Task inputs START

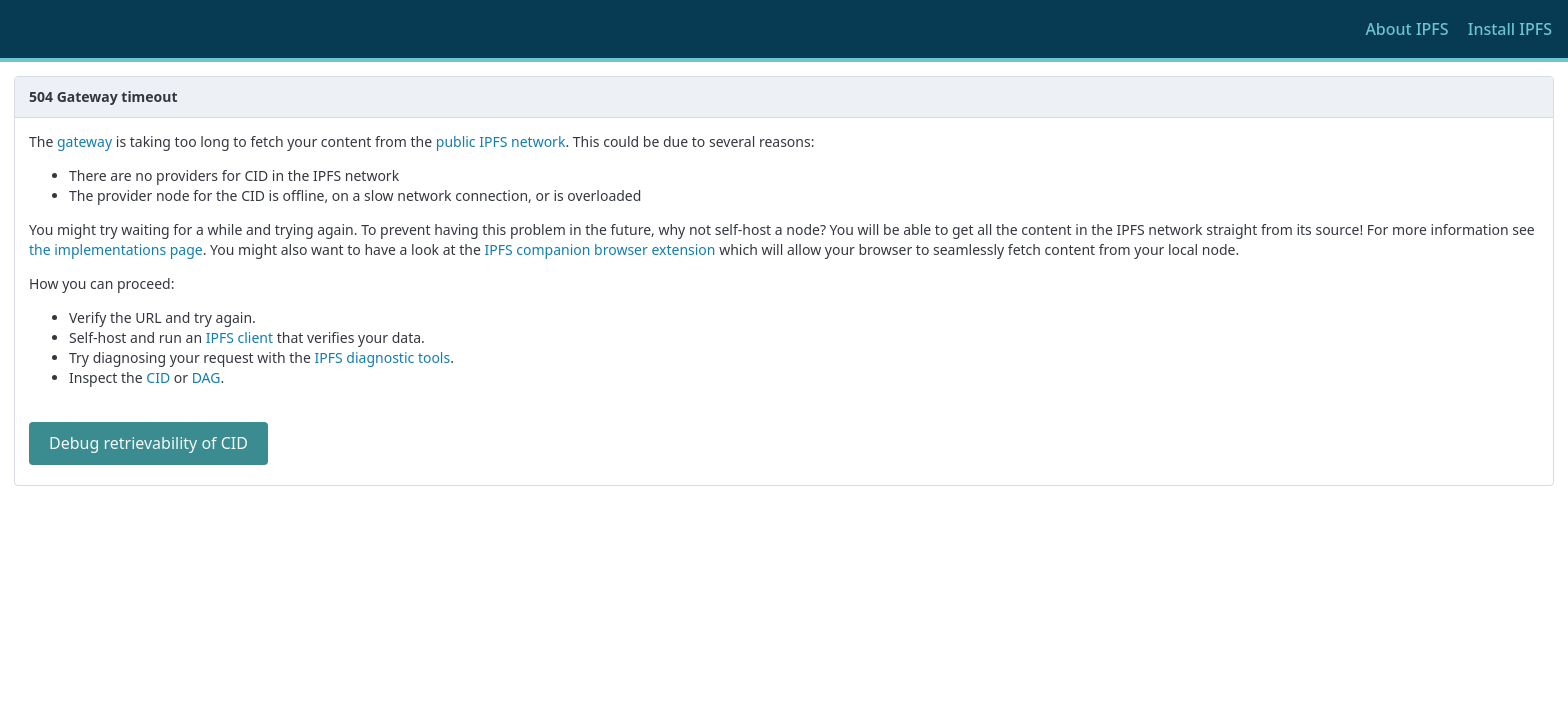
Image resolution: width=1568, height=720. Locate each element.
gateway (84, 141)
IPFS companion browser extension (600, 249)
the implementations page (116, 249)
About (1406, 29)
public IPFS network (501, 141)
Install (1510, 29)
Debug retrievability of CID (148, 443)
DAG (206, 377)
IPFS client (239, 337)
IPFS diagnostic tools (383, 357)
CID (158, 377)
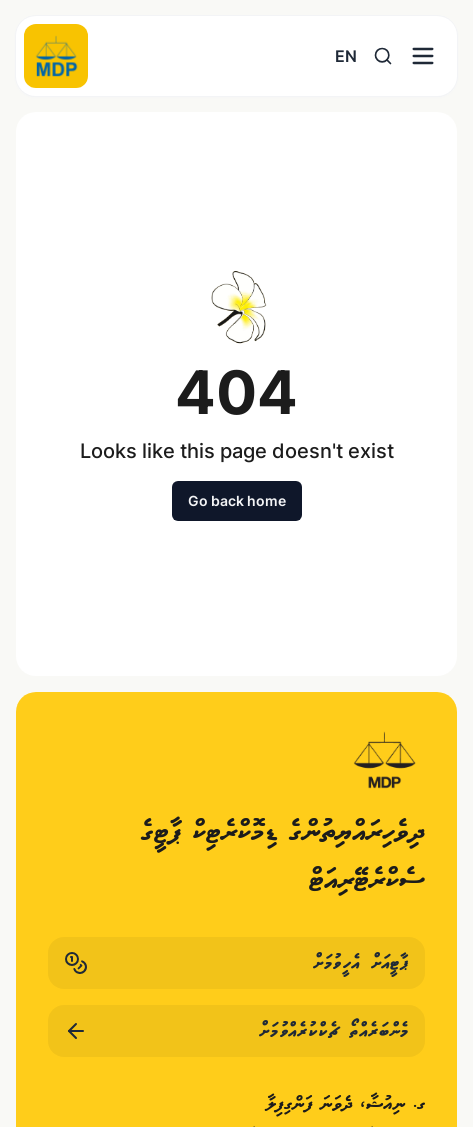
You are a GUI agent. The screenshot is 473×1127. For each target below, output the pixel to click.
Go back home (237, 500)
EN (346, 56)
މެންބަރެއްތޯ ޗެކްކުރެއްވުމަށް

Task inputs END

§ **Activity**:
Copy whichever lines in the listing above hold "each".

§ **Written answer**:
Image resolution: width=1568, height=720. Locate each element.
You are a GUI agent. The screenshot is 473×1127. For each target below, output the pixel to click.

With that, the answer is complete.